Isaiah 6:8    And I heard the voice of the Lord saying, "Whom shall I send, and who will go for us?" Then I said, "Here am I! Send me."



  1. Very thoughtful article (as all of yours are). I have an uncle who was killed on Guam (and is buried in Hawaii) in 1943, five years before I was born. My father served in World War II also, so I was very sensitive growing up to the gratefulness and honor we owe to our veterans.
    On another subject, I always feel bad when you don’t get lots of comments on each of your articles; they are either thought provoking or comforting. (I’m guilty of not commenting.) Please know that I look forward each day to see what the Lord is going to say through you. I pray that you don’t feel discouraged that there aren’t the tons of comments there should be. You do an amazing job serving the Lord and your readers.

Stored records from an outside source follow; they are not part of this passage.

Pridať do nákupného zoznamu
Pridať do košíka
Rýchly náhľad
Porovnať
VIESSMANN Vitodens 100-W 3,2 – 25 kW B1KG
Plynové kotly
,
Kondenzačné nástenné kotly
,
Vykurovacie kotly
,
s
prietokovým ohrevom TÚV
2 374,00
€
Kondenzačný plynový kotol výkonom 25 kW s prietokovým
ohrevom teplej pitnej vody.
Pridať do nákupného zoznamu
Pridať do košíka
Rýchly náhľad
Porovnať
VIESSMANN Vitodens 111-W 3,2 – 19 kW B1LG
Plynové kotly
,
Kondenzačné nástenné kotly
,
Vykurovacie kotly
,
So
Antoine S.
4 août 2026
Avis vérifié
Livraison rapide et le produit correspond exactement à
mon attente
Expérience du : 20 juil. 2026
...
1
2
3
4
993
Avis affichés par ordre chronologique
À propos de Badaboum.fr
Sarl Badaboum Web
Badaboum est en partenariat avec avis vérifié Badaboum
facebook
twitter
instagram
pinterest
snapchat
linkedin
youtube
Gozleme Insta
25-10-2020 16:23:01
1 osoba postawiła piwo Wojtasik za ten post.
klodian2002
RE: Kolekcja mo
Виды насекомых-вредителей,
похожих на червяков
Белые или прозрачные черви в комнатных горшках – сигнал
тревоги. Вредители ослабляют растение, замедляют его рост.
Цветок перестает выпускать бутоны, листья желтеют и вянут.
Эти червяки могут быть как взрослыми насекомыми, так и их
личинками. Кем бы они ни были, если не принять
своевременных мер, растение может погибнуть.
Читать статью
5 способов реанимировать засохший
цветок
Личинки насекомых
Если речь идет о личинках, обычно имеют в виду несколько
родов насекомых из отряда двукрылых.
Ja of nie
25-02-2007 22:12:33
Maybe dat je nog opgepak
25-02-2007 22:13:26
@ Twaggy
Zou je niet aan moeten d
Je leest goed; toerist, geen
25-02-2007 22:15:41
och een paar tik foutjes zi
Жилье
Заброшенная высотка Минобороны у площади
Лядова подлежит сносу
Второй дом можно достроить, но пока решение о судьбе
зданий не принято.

    1. Roxy, Thank you for taking the time to comment, and for your kind thoughts. I don't really worry about the number of comments I get, because for me, it's not about that... I write because I received a word from the Lord to do so four years ago, and my only goal is to speak on His behalf, and to glorify Him. I know that He will lead those to this site who need to hear what He has to say through me... so I just leave it up to Him and try to be obedient each day to hearing His voice. And every once in awhile, He sends me someone like you who tells me to keep going. That's all I need! God bless you!

  2. Belle,

    Ditto what Anonymous said! I am VERY grateful for the articles you write each day and to bring so much to the front that many of us wouldn't see or hear otherwise. God Bless....

    1. Thank you, Lisa, and I am grateful that we have become friends through God's leading me to create this blog. Praise Him!